YES, YES, AND EVEN MORE YES!! I’m trying not to get too excited, because the beef and sugar industries are already loading their weapons to fight back. I hope their influence on Congress doesn’t prevent these recommendations from becoming policy. But whether or not my wishes come to fruition, it is clear from these controversial and courageous recommendations that the tide is beginning to turn–public health might be starting to outweigh corporate interests a teensy little bit, and that is great cause to celebrate.


2 thoughts on “Why I love the 2015 Dietary Guidelines Advisory Committee

  1. Maybe we shouldn’t be so quick to celebrate these new guidelines. Government nutrition recommendations have long been based on shoddy science and a poor understanding of human physiology. Many people smarter than myself have written books and articles about their incompetence and a review of the relevant scientific literature would show that the advice they’re proffering is still theoretical or, in some cases, has already been proven incorrect.

    The larger issue here is that we shouldn’t be clamoring for government to intervene in our lives in the name of our health. You have another post which seems to imply that you would support legislation “outlawing” deep-fried cookies, fast food items, and other junk food. Your blind faith in the value and virtue of our federal health agencies is apparent. We don’t need a nanny government controlling the foods we eat and how much exercise we get.

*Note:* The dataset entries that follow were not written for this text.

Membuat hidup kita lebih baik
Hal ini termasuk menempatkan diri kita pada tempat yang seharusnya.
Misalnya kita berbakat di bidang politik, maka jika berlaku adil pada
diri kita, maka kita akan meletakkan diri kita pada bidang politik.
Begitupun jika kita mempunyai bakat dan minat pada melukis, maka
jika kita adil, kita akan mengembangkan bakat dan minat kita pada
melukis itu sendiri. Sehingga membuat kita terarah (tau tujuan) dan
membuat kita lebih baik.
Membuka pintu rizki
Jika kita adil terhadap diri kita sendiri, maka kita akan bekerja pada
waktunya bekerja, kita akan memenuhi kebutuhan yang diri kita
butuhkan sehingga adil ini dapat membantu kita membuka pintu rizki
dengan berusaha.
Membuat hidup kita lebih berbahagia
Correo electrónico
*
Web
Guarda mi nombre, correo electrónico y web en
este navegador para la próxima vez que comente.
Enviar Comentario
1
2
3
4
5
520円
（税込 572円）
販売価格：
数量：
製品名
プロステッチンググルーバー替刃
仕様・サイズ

    The pejorative phrase “food police,” which is used to describe nutritionists, dietitians, and bureaucrats who deal in matters dietary, might become a real thing if we fall into this naive way of thinking.

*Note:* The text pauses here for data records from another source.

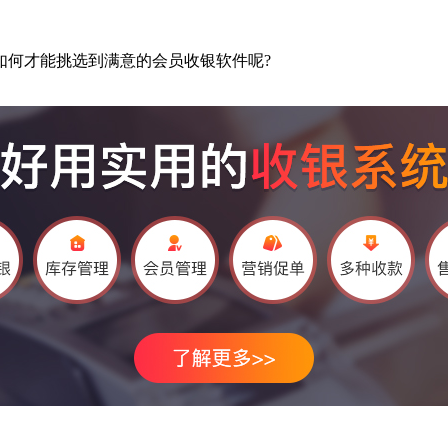
如何才能挑选到满意的会员收银软件呢?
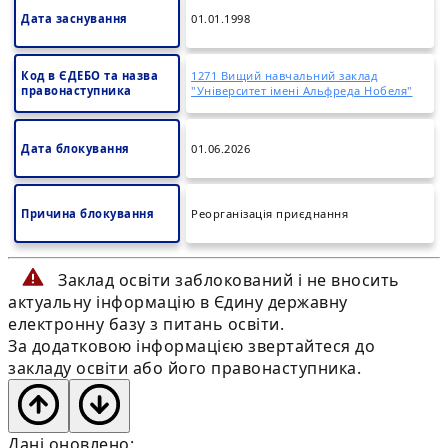
Дата заснування
01.01.1998
Код в ЄДЕБО та назва
1271 Вищий навчальний заклад
правонаступника
"Університет імені Альфреда Нобеля"
Дата блокування
01.06.2026
Причина блокування
Реорганізація приєднання
Заклад освіти заблокований і не вносить
актуальну інформацію в Єдину державну
електронну базу з питань освіти.
За додатковою інформацією звертайтеся до
закладу освіти або його правонаступника.
Дані оновлено:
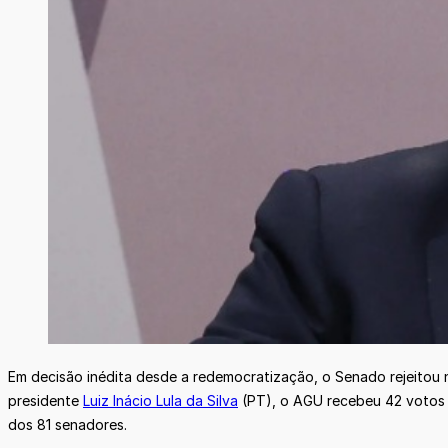
Em decisão inédita desde a redemocratização, o Senado rejeitou n
presidente
Luiz Inácio Lula da Silva
(PT), o AGU recebeu 42 votos c
dos 81 senadores.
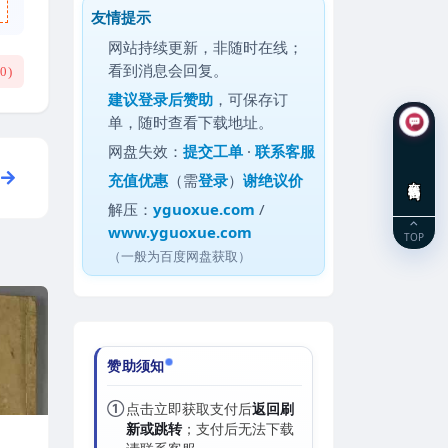
友情提示
网站持续更新，非随时在线；
看到消息会回复。
(
0
)
建议
登录后赞助
，可保存订
单，随时查看下载地址。
网盘失效：
提交工单
·
联系客服
充值优惠
（需
登录
）
谢绝议价
在线咨询
解压：
yguoxue.com
/
www.yguoxue.com
TOP
（一般为百度网盘获取）
赞助须知
①
点击立即获取支付后
返回刷
新或跳转
；支付后无法下载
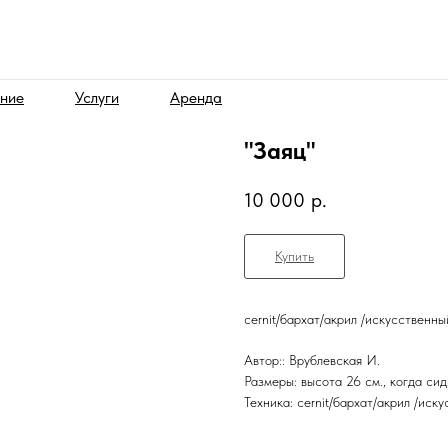
ние
Услуги
Аренда
"Заяц"
10 000
р.
Купить
cernit/бархат/акрил /искусственны
Автор:: Врублевская И.
Размеры: высота 26 см., когда сид
Техника: cernit/бархат/акрил /иск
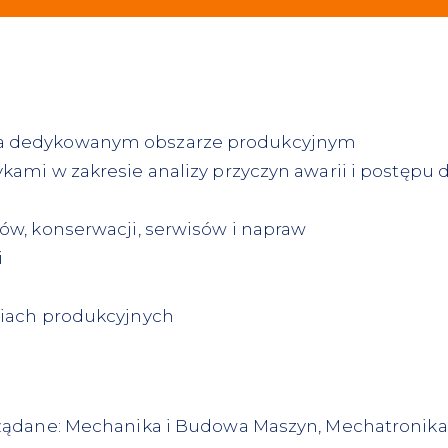
a dedykowanym obszarze produkcyjnym
ami w zakresie analizy przyczyn awarii i postępu 
w, konserwacji, serwisów i napraw
i
ą
iach produkcyjnych
żądane: Mechanika i Budowa Maszyn, Mechatronika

    • First of all, I agree that government nutrition recommendations have often been unreliable and not based on the best scientific evidence, and I am not saying that that problem has been entirely eradicated, merely that this DGAC report represents a significant improvement on past recommendations. I believe that this report represents the best scientific evidence more so than any past Dietary Guidelines.
      Second of all, in the post about deep-fried oreos I meant to convey that I absolutely would NOT support outlawing them. I apologize if that was unclear. However, I do believe that our current epidemic of chronic disease (not to mention climate change, animal cruelty, and worker injustice) in this country warrants government intervention if we want to remain a somewhat healthy, productive society. I do not have blind faith in the virtue of these institutions; in fact I’m highly disappointed in their lack of effectiveness in terms of our current food crisis. But I do have faith in the POTENTIAL of government agencies to help pull us out of this mess if they commit to reforming the food and healthcare systems, even if it is to the detriment of corporate stakeholders. You argue that we don’t need a nanny government controlling what we eat, but government policies that are currently in place effectively control what we eat, ensuring that we eat too many animal products, and too many highly processed foods with added fat, sugar, and salt. And though this is slowly changing, the healthcare system has far too long emphasized treatment over prevention, which is far less effective in eradicating chronic disease, not to mention exponentially more costly.